[dns-operations] The strange case of fox.com
Florian Weimer
fw at deneb.enyo.de
Sun Feb 28 18:54:57 UTC 2016
* Stephane Bortzmeyer:
> Sometimes, there are domains where you wonder how they work. fox.com
> has a NS RRset in the zone which is larger than 512 bytes (legal,
> that's not the biggest problem) where _not one_ of the name servers
> reply (half REFUSED, half timeout).
>
> How can people browse <http://fox.com/>?
They use a resolver where no client has queried FOX.COM/IN/NS, and the
servers listed in the COM zone send minimal replies. As a result,
resolvers never learn the bogus NS RRset.
Both BIND and Unbound do not seem to copy very well with this (in the
sense that future queries fail after the NS query for some time). The
Nominum recursor seems to be impacted as well (if my ISP still uses
one, but it's behind a load balancer, so I get some strange effects).

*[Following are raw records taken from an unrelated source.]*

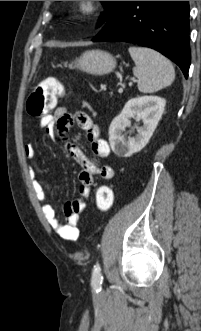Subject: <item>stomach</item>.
Instances as JSON below:
<instances>
[{
  "instance_id": "1",
  "label": "stomach",
  "mask_w": 201,
  "mask_h": 331,
  "mask_svg": "<svg viewBox=\"0 0 201 331\" xmlns=\"http://www.w3.org/2000/svg\"><path fill=\"white\" fill-rule=\"evenodd\" d=\"M71 66L89 74L104 75L115 69L116 59L108 52L89 50L77 58Z\"/></svg>"
}]
</instances>
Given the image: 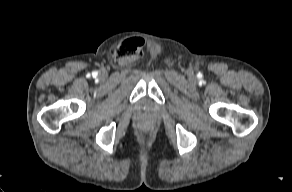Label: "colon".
Masks as SVG:
<instances>
[{"label":"colon","instance_id":"5ec220e1","mask_svg":"<svg viewBox=\"0 0 292 192\" xmlns=\"http://www.w3.org/2000/svg\"><path fill=\"white\" fill-rule=\"evenodd\" d=\"M142 46L140 39H133L123 43L118 49L117 54L119 56L136 54Z\"/></svg>","mask_w":292,"mask_h":192}]
</instances>
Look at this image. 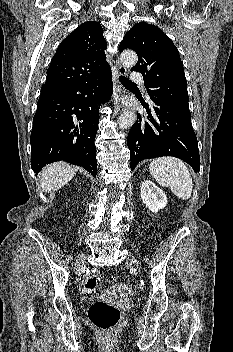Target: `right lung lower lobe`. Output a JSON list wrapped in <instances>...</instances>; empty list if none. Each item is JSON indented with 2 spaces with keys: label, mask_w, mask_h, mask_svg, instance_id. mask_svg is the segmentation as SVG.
Returning a JSON list of instances; mask_svg holds the SVG:
<instances>
[{
  "label": "right lung lower lobe",
  "mask_w": 233,
  "mask_h": 352,
  "mask_svg": "<svg viewBox=\"0 0 233 352\" xmlns=\"http://www.w3.org/2000/svg\"><path fill=\"white\" fill-rule=\"evenodd\" d=\"M111 78L108 69L64 91L40 95L30 137L31 167L36 174L46 164L63 160L96 176L99 106L111 97Z\"/></svg>",
  "instance_id": "obj_1"
}]
</instances>
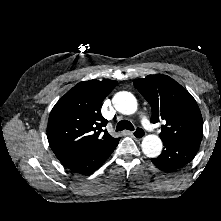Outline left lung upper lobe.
Wrapping results in <instances>:
<instances>
[{"instance_id": "obj_1", "label": "left lung upper lobe", "mask_w": 221, "mask_h": 221, "mask_svg": "<svg viewBox=\"0 0 221 221\" xmlns=\"http://www.w3.org/2000/svg\"><path fill=\"white\" fill-rule=\"evenodd\" d=\"M135 87L152 108V123L163 122V142L202 139L203 119L192 95L169 76L157 74L137 79Z\"/></svg>"}]
</instances>
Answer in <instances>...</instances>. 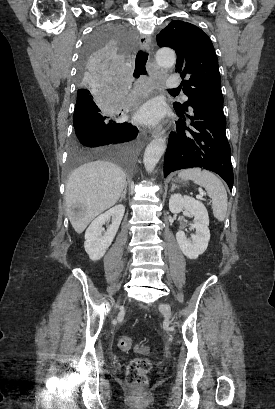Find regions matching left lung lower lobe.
<instances>
[{
    "instance_id": "left-lung-lower-lobe-1",
    "label": "left lung lower lobe",
    "mask_w": 275,
    "mask_h": 409,
    "mask_svg": "<svg viewBox=\"0 0 275 409\" xmlns=\"http://www.w3.org/2000/svg\"><path fill=\"white\" fill-rule=\"evenodd\" d=\"M177 114V131L170 134L165 153L164 177L172 171L202 167L219 174L232 191L233 170L223 109L193 106ZM186 120H191L189 126Z\"/></svg>"
}]
</instances>
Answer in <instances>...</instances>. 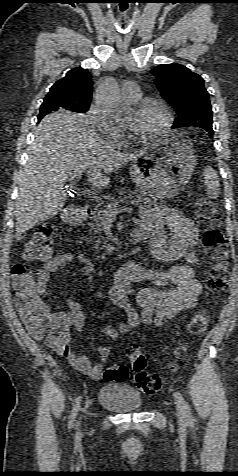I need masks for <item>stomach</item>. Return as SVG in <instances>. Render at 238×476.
<instances>
[{"label":"stomach","mask_w":238,"mask_h":476,"mask_svg":"<svg viewBox=\"0 0 238 476\" xmlns=\"http://www.w3.org/2000/svg\"><path fill=\"white\" fill-rule=\"evenodd\" d=\"M194 149L173 132L145 149L130 168L133 182L148 197L171 198L184 188L196 166Z\"/></svg>","instance_id":"obj_1"}]
</instances>
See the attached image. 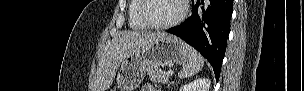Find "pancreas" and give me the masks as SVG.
<instances>
[{
	"mask_svg": "<svg viewBox=\"0 0 304 91\" xmlns=\"http://www.w3.org/2000/svg\"><path fill=\"white\" fill-rule=\"evenodd\" d=\"M147 73L150 80L157 83L166 84L170 78L168 72L156 67L148 68Z\"/></svg>",
	"mask_w": 304,
	"mask_h": 91,
	"instance_id": "cf45deb5",
	"label": "pancreas"
}]
</instances>
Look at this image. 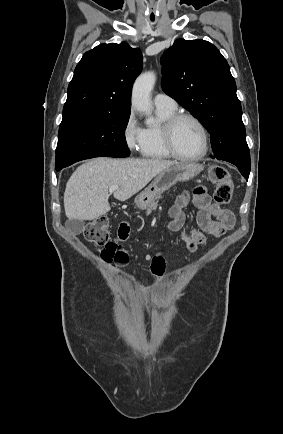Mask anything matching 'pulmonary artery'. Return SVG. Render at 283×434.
I'll list each match as a JSON object with an SVG mask.
<instances>
[{"label": "pulmonary artery", "instance_id": "1", "mask_svg": "<svg viewBox=\"0 0 283 434\" xmlns=\"http://www.w3.org/2000/svg\"><path fill=\"white\" fill-rule=\"evenodd\" d=\"M154 105L157 109L174 110L177 108L176 101L164 93H159L154 97Z\"/></svg>", "mask_w": 283, "mask_h": 434}]
</instances>
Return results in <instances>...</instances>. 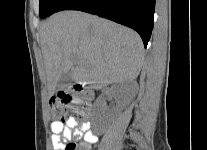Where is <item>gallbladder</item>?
Here are the masks:
<instances>
[{"label": "gallbladder", "instance_id": "gallbladder-1", "mask_svg": "<svg viewBox=\"0 0 207 150\" xmlns=\"http://www.w3.org/2000/svg\"><path fill=\"white\" fill-rule=\"evenodd\" d=\"M72 80L71 73L67 72L60 78L57 83V90L66 89Z\"/></svg>", "mask_w": 207, "mask_h": 150}]
</instances>
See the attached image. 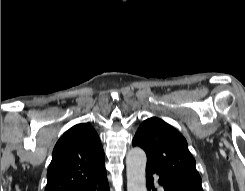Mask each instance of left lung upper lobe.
Returning a JSON list of instances; mask_svg holds the SVG:
<instances>
[{"label": "left lung upper lobe", "instance_id": "1", "mask_svg": "<svg viewBox=\"0 0 245 191\" xmlns=\"http://www.w3.org/2000/svg\"><path fill=\"white\" fill-rule=\"evenodd\" d=\"M133 146H140L146 152V169L190 191H203L186 139L162 119H146L134 136Z\"/></svg>", "mask_w": 245, "mask_h": 191}]
</instances>
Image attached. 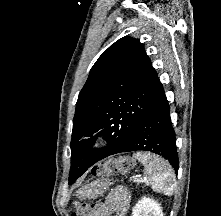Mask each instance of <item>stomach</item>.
I'll use <instances>...</instances> for the list:
<instances>
[{"instance_id": "stomach-1", "label": "stomach", "mask_w": 221, "mask_h": 216, "mask_svg": "<svg viewBox=\"0 0 221 216\" xmlns=\"http://www.w3.org/2000/svg\"><path fill=\"white\" fill-rule=\"evenodd\" d=\"M109 181L107 180H96L93 181L80 189L77 192V196L82 199H95L109 188Z\"/></svg>"}]
</instances>
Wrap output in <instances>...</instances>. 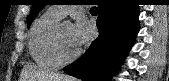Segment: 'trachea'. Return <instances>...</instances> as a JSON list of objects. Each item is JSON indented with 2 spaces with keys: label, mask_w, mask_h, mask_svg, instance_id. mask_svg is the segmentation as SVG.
<instances>
[{
  "label": "trachea",
  "mask_w": 169,
  "mask_h": 81,
  "mask_svg": "<svg viewBox=\"0 0 169 81\" xmlns=\"http://www.w3.org/2000/svg\"><path fill=\"white\" fill-rule=\"evenodd\" d=\"M91 10L92 11H98V8L97 7H92Z\"/></svg>",
  "instance_id": "3493384b"
}]
</instances>
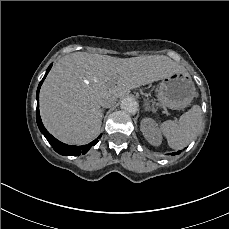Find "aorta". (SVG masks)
<instances>
[{
  "label": "aorta",
  "instance_id": "762f6f07",
  "mask_svg": "<svg viewBox=\"0 0 229 229\" xmlns=\"http://www.w3.org/2000/svg\"><path fill=\"white\" fill-rule=\"evenodd\" d=\"M138 106V102L132 97H126L121 101V108L130 114H136Z\"/></svg>",
  "mask_w": 229,
  "mask_h": 229
}]
</instances>
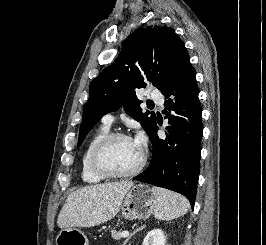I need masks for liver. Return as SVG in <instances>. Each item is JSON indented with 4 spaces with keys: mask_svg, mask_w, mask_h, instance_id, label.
Returning <instances> with one entry per match:
<instances>
[{
    "mask_svg": "<svg viewBox=\"0 0 266 245\" xmlns=\"http://www.w3.org/2000/svg\"><path fill=\"white\" fill-rule=\"evenodd\" d=\"M133 185L132 181H120L77 189L67 197L58 227H96L110 221L119 213L121 201Z\"/></svg>",
    "mask_w": 266,
    "mask_h": 245,
    "instance_id": "obj_1",
    "label": "liver"
}]
</instances>
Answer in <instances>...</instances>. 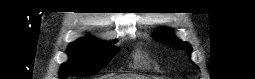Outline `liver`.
Returning a JSON list of instances; mask_svg holds the SVG:
<instances>
[{
    "label": "liver",
    "instance_id": "1",
    "mask_svg": "<svg viewBox=\"0 0 255 79\" xmlns=\"http://www.w3.org/2000/svg\"><path fill=\"white\" fill-rule=\"evenodd\" d=\"M108 79H141L140 76L137 75H123V76H115L114 78Z\"/></svg>",
    "mask_w": 255,
    "mask_h": 79
}]
</instances>
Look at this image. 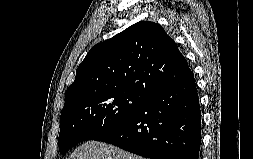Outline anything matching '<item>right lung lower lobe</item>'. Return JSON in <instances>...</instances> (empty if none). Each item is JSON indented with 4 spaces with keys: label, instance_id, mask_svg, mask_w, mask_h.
Listing matches in <instances>:
<instances>
[{
    "label": "right lung lower lobe",
    "instance_id": "1",
    "mask_svg": "<svg viewBox=\"0 0 253 159\" xmlns=\"http://www.w3.org/2000/svg\"><path fill=\"white\" fill-rule=\"evenodd\" d=\"M92 140L150 159H198L201 111L193 74L150 93L128 118Z\"/></svg>",
    "mask_w": 253,
    "mask_h": 159
}]
</instances>
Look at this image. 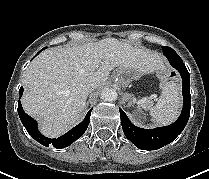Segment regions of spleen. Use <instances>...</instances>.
Listing matches in <instances>:
<instances>
[{
	"mask_svg": "<svg viewBox=\"0 0 209 179\" xmlns=\"http://www.w3.org/2000/svg\"><path fill=\"white\" fill-rule=\"evenodd\" d=\"M181 106L180 85L175 81H169L163 85L156 105L150 109V115L156 123L168 125L177 119Z\"/></svg>",
	"mask_w": 209,
	"mask_h": 179,
	"instance_id": "1",
	"label": "spleen"
}]
</instances>
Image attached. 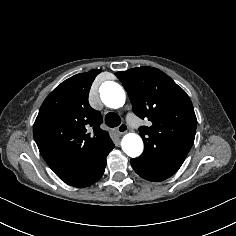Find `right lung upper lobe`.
Wrapping results in <instances>:
<instances>
[{"label": "right lung upper lobe", "instance_id": "cb5924a9", "mask_svg": "<svg viewBox=\"0 0 236 236\" xmlns=\"http://www.w3.org/2000/svg\"><path fill=\"white\" fill-rule=\"evenodd\" d=\"M100 72L95 69L65 80L39 110L33 135L54 173L89 165L112 143L109 134L99 127L100 112L88 103L90 87Z\"/></svg>", "mask_w": 236, "mask_h": 236}]
</instances>
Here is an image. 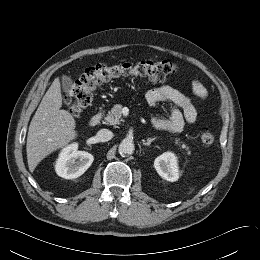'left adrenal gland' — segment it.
<instances>
[{
    "instance_id": "1",
    "label": "left adrenal gland",
    "mask_w": 260,
    "mask_h": 260,
    "mask_svg": "<svg viewBox=\"0 0 260 260\" xmlns=\"http://www.w3.org/2000/svg\"><path fill=\"white\" fill-rule=\"evenodd\" d=\"M156 140V138H148L147 141L143 140V145L150 146L151 142Z\"/></svg>"
}]
</instances>
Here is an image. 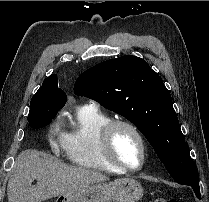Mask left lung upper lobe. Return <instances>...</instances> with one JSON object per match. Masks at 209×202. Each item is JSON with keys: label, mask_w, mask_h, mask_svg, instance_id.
Segmentation results:
<instances>
[{"label": "left lung upper lobe", "mask_w": 209, "mask_h": 202, "mask_svg": "<svg viewBox=\"0 0 209 202\" xmlns=\"http://www.w3.org/2000/svg\"><path fill=\"white\" fill-rule=\"evenodd\" d=\"M74 92L135 124L177 183L199 186L171 95L146 61L126 55L99 63L78 77Z\"/></svg>", "instance_id": "left-lung-upper-lobe-1"}]
</instances>
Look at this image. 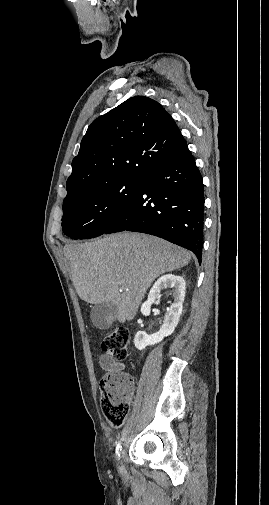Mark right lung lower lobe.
I'll use <instances>...</instances> for the list:
<instances>
[{"mask_svg": "<svg viewBox=\"0 0 269 505\" xmlns=\"http://www.w3.org/2000/svg\"><path fill=\"white\" fill-rule=\"evenodd\" d=\"M122 215L105 233L143 232L191 250L201 263L204 184L188 147L150 170Z\"/></svg>", "mask_w": 269, "mask_h": 505, "instance_id": "1", "label": "right lung lower lobe"}]
</instances>
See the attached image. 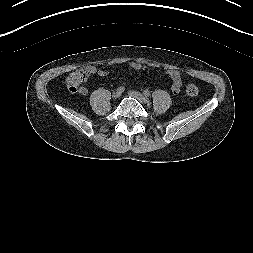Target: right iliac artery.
Returning a JSON list of instances; mask_svg holds the SVG:
<instances>
[{
  "label": "right iliac artery",
  "mask_w": 253,
  "mask_h": 253,
  "mask_svg": "<svg viewBox=\"0 0 253 253\" xmlns=\"http://www.w3.org/2000/svg\"><path fill=\"white\" fill-rule=\"evenodd\" d=\"M125 90V87L124 86H120L117 88V93H122L123 91Z\"/></svg>",
  "instance_id": "obj_1"
}]
</instances>
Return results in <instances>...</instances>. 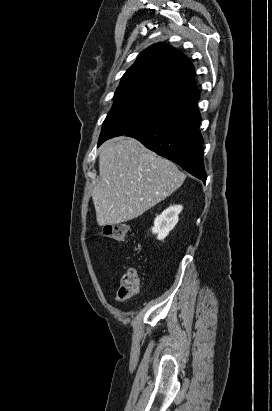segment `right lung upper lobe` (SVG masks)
I'll list each match as a JSON object with an SVG mask.
<instances>
[{
	"mask_svg": "<svg viewBox=\"0 0 272 411\" xmlns=\"http://www.w3.org/2000/svg\"><path fill=\"white\" fill-rule=\"evenodd\" d=\"M193 76L194 67L184 55L167 44L156 43L139 54L116 92H146L182 108L199 99Z\"/></svg>",
	"mask_w": 272,
	"mask_h": 411,
	"instance_id": "1",
	"label": "right lung upper lobe"
}]
</instances>
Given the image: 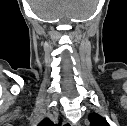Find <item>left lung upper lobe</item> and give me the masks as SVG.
<instances>
[{"instance_id": "5c2ea615", "label": "left lung upper lobe", "mask_w": 127, "mask_h": 126, "mask_svg": "<svg viewBox=\"0 0 127 126\" xmlns=\"http://www.w3.org/2000/svg\"><path fill=\"white\" fill-rule=\"evenodd\" d=\"M91 126H110L108 122L99 114L92 113L89 115Z\"/></svg>"}]
</instances>
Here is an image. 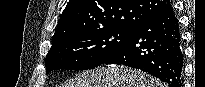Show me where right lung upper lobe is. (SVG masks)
I'll return each instance as SVG.
<instances>
[{
    "label": "right lung upper lobe",
    "mask_w": 205,
    "mask_h": 87,
    "mask_svg": "<svg viewBox=\"0 0 205 87\" xmlns=\"http://www.w3.org/2000/svg\"><path fill=\"white\" fill-rule=\"evenodd\" d=\"M170 7L169 0H69L52 43L106 28L134 30L145 20Z\"/></svg>",
    "instance_id": "right-lung-upper-lobe-1"
}]
</instances>
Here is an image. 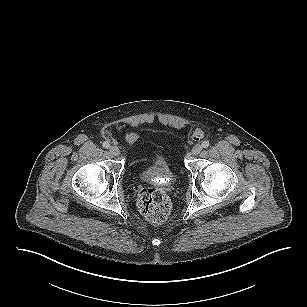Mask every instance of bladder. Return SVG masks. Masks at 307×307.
<instances>
[{
	"instance_id": "31cf9c89",
	"label": "bladder",
	"mask_w": 307,
	"mask_h": 307,
	"mask_svg": "<svg viewBox=\"0 0 307 307\" xmlns=\"http://www.w3.org/2000/svg\"><path fill=\"white\" fill-rule=\"evenodd\" d=\"M139 174L142 179L150 181L166 179L172 176V172L162 156H156L150 164L140 170Z\"/></svg>"
}]
</instances>
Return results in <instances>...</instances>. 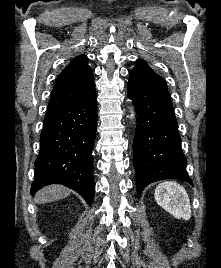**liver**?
Masks as SVG:
<instances>
[{
  "label": "liver",
  "mask_w": 221,
  "mask_h": 268,
  "mask_svg": "<svg viewBox=\"0 0 221 268\" xmlns=\"http://www.w3.org/2000/svg\"><path fill=\"white\" fill-rule=\"evenodd\" d=\"M71 190L62 185H50L41 189L35 196V203L44 204L69 196Z\"/></svg>",
  "instance_id": "obj_1"
}]
</instances>
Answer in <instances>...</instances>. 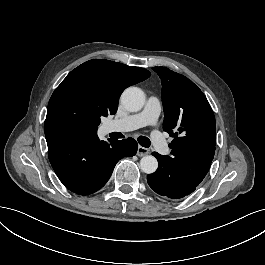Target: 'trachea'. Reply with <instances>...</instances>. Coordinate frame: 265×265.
I'll list each match as a JSON object with an SVG mask.
<instances>
[{"instance_id": "3493384b", "label": "trachea", "mask_w": 265, "mask_h": 265, "mask_svg": "<svg viewBox=\"0 0 265 265\" xmlns=\"http://www.w3.org/2000/svg\"><path fill=\"white\" fill-rule=\"evenodd\" d=\"M138 142L141 146L148 148L151 145L150 140L145 136L138 137Z\"/></svg>"}]
</instances>
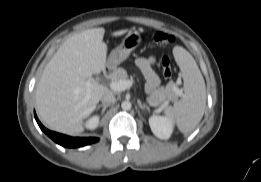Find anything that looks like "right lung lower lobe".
Segmentation results:
<instances>
[{
	"label": "right lung lower lobe",
	"instance_id": "obj_1",
	"mask_svg": "<svg viewBox=\"0 0 261 182\" xmlns=\"http://www.w3.org/2000/svg\"><path fill=\"white\" fill-rule=\"evenodd\" d=\"M35 119L39 127L42 129V131L46 133L57 144L62 145L63 147H69V148L82 147L98 141V138L95 137H89V138L70 137L53 131H49L40 123L36 114H35Z\"/></svg>",
	"mask_w": 261,
	"mask_h": 182
}]
</instances>
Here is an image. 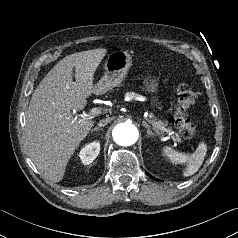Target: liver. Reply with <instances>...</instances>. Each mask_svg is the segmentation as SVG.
<instances>
[{
  "mask_svg": "<svg viewBox=\"0 0 238 238\" xmlns=\"http://www.w3.org/2000/svg\"><path fill=\"white\" fill-rule=\"evenodd\" d=\"M106 53L101 48L66 56L32 94L25 143L36 167L53 182L63 179L68 161L94 124L90 118L74 117L71 110H82L86 99L97 94L94 73Z\"/></svg>",
  "mask_w": 238,
  "mask_h": 238,
  "instance_id": "1",
  "label": "liver"
}]
</instances>
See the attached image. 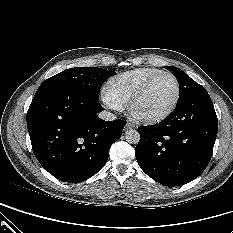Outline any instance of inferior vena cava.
<instances>
[{
  "label": "inferior vena cava",
  "instance_id": "obj_1",
  "mask_svg": "<svg viewBox=\"0 0 233 233\" xmlns=\"http://www.w3.org/2000/svg\"><path fill=\"white\" fill-rule=\"evenodd\" d=\"M101 119L106 120V121H112L116 119V116L108 111H102L98 115Z\"/></svg>",
  "mask_w": 233,
  "mask_h": 233
}]
</instances>
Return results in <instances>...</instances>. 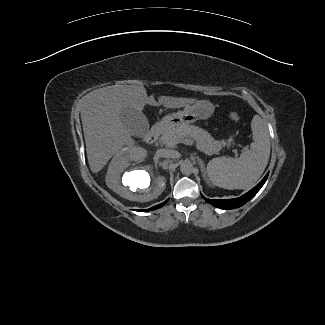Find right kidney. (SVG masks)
<instances>
[{
	"mask_svg": "<svg viewBox=\"0 0 325 325\" xmlns=\"http://www.w3.org/2000/svg\"><path fill=\"white\" fill-rule=\"evenodd\" d=\"M106 184L123 198L147 202L157 198L164 191L166 181L157 175L150 165L143 163V158L133 155L125 148L112 159L106 175Z\"/></svg>",
	"mask_w": 325,
	"mask_h": 325,
	"instance_id": "right-kidney-1",
	"label": "right kidney"
}]
</instances>
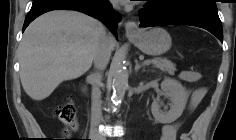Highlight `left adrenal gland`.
I'll return each mask as SVG.
<instances>
[{"instance_id": "obj_1", "label": "left adrenal gland", "mask_w": 236, "mask_h": 140, "mask_svg": "<svg viewBox=\"0 0 236 140\" xmlns=\"http://www.w3.org/2000/svg\"><path fill=\"white\" fill-rule=\"evenodd\" d=\"M135 72H138L141 68H142V71H145V66L144 65H140L138 63V60H135Z\"/></svg>"}]
</instances>
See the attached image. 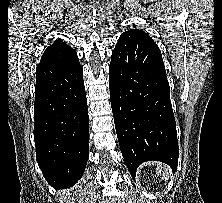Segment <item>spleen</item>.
I'll return each mask as SVG.
<instances>
[{
	"mask_svg": "<svg viewBox=\"0 0 222 203\" xmlns=\"http://www.w3.org/2000/svg\"><path fill=\"white\" fill-rule=\"evenodd\" d=\"M162 170H164L163 173ZM156 174L162 175L163 180H168L171 175V170L168 166H165L164 164L161 163H157Z\"/></svg>",
	"mask_w": 222,
	"mask_h": 203,
	"instance_id": "1",
	"label": "spleen"
}]
</instances>
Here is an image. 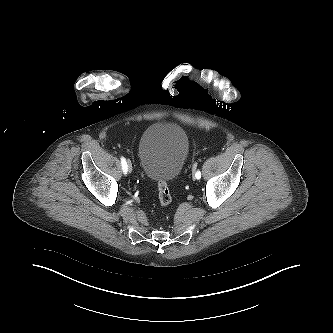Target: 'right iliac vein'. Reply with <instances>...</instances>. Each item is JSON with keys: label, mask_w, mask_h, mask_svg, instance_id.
<instances>
[{"label": "right iliac vein", "mask_w": 333, "mask_h": 333, "mask_svg": "<svg viewBox=\"0 0 333 333\" xmlns=\"http://www.w3.org/2000/svg\"><path fill=\"white\" fill-rule=\"evenodd\" d=\"M127 169H128L129 172L132 171V164H131V161H129V160L127 162Z\"/></svg>", "instance_id": "63e3f726"}]
</instances>
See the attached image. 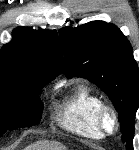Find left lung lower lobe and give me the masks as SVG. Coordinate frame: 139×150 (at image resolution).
Returning <instances> with one entry per match:
<instances>
[{
	"instance_id": "1",
	"label": "left lung lower lobe",
	"mask_w": 139,
	"mask_h": 150,
	"mask_svg": "<svg viewBox=\"0 0 139 150\" xmlns=\"http://www.w3.org/2000/svg\"><path fill=\"white\" fill-rule=\"evenodd\" d=\"M133 149V147H130L128 150H132Z\"/></svg>"
}]
</instances>
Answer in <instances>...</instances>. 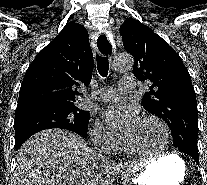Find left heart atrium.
<instances>
[{"mask_svg":"<svg viewBox=\"0 0 207 185\" xmlns=\"http://www.w3.org/2000/svg\"><path fill=\"white\" fill-rule=\"evenodd\" d=\"M104 117L110 127L120 129L124 134L130 132L141 120L136 110L122 105L109 108Z\"/></svg>","mask_w":207,"mask_h":185,"instance_id":"obj_1","label":"left heart atrium"}]
</instances>
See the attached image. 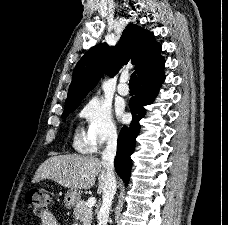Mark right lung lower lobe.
Returning <instances> with one entry per match:
<instances>
[{
	"mask_svg": "<svg viewBox=\"0 0 228 225\" xmlns=\"http://www.w3.org/2000/svg\"><path fill=\"white\" fill-rule=\"evenodd\" d=\"M164 63V58L160 56L138 73V90L136 95L132 97L129 102L133 120L129 127L125 126L122 128L118 137L114 166L116 172L126 185L130 179L132 167L130 156L134 151L136 137L140 130L139 121L146 112L143 106L153 102L165 79L163 74Z\"/></svg>",
	"mask_w": 228,
	"mask_h": 225,
	"instance_id": "obj_1",
	"label": "right lung lower lobe"
}]
</instances>
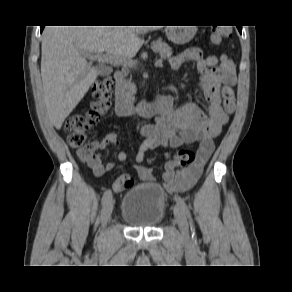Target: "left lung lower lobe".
<instances>
[{"label":"left lung lower lobe","instance_id":"obj_1","mask_svg":"<svg viewBox=\"0 0 292 292\" xmlns=\"http://www.w3.org/2000/svg\"><path fill=\"white\" fill-rule=\"evenodd\" d=\"M237 28H238L239 32L241 33V31H242V27L239 26V27H237Z\"/></svg>","mask_w":292,"mask_h":292}]
</instances>
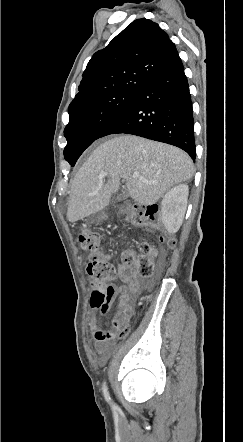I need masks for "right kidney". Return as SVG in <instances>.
<instances>
[{"label": "right kidney", "instance_id": "right-kidney-1", "mask_svg": "<svg viewBox=\"0 0 243 442\" xmlns=\"http://www.w3.org/2000/svg\"><path fill=\"white\" fill-rule=\"evenodd\" d=\"M188 193V185L180 184L169 190L162 199L161 219L171 233L177 232L183 222Z\"/></svg>", "mask_w": 243, "mask_h": 442}]
</instances>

The PowerDNS recursor does not perform a fresh upstream query for the
NS query. Intead, it returns authority section from the COM answer as
the answer section in the NS response (which is a clear violation of
the trust rules in RFC 2181, but a valid implementation option, in my
opinion).
As far as I know, this phenomenon of cache-altering queries which do
not occur during regular operation (but have nasty consquences if they
happen) is largely unexplored, but I haven't been following DNS
matters in a while.
I'll send a note to Akamai about FOX.COM.